WORK INSTRUCTION
Your answer should consist of every line from the records that holds the string "kliniğinize".

RECORD SET
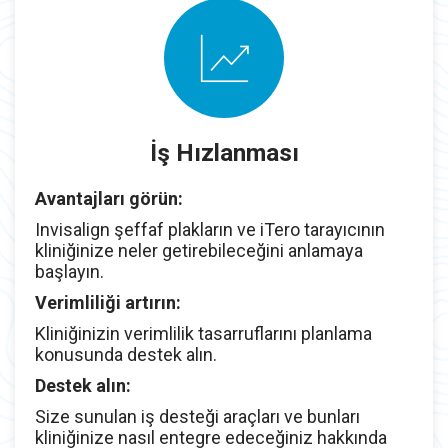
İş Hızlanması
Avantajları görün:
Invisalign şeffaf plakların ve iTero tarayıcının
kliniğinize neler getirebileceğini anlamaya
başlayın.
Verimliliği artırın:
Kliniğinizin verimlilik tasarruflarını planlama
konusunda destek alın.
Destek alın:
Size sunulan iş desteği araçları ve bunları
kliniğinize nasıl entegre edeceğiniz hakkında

==

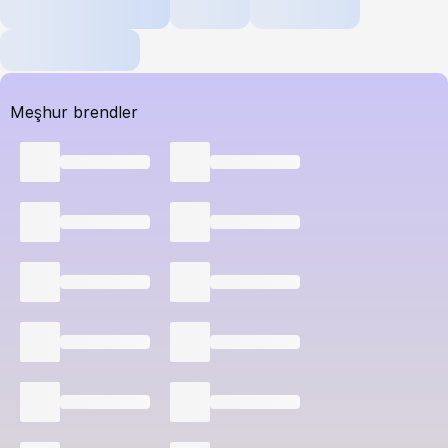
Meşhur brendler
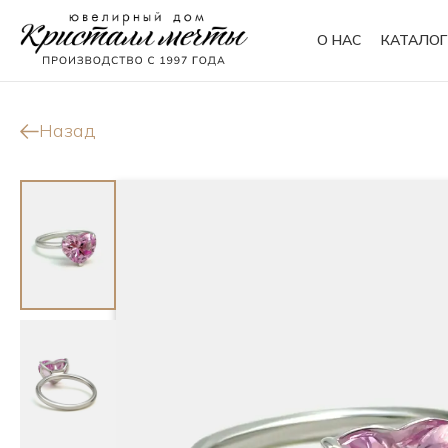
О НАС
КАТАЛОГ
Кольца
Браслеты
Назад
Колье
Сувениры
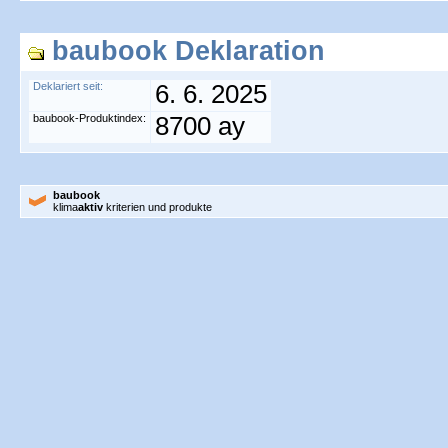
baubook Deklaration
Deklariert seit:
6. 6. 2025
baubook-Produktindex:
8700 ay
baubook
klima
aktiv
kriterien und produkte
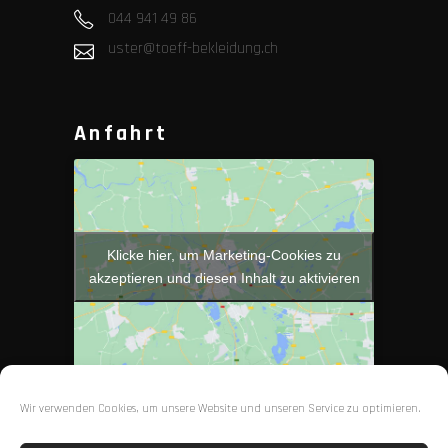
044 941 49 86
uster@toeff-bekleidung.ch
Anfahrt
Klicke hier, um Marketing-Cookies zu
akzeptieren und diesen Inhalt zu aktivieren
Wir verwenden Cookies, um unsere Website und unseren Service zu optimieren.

FINISHED TASK
kliniğinize neler getirebileceğini anlamaya
kliniğinize nasıl entegre edeceğiniz hakkında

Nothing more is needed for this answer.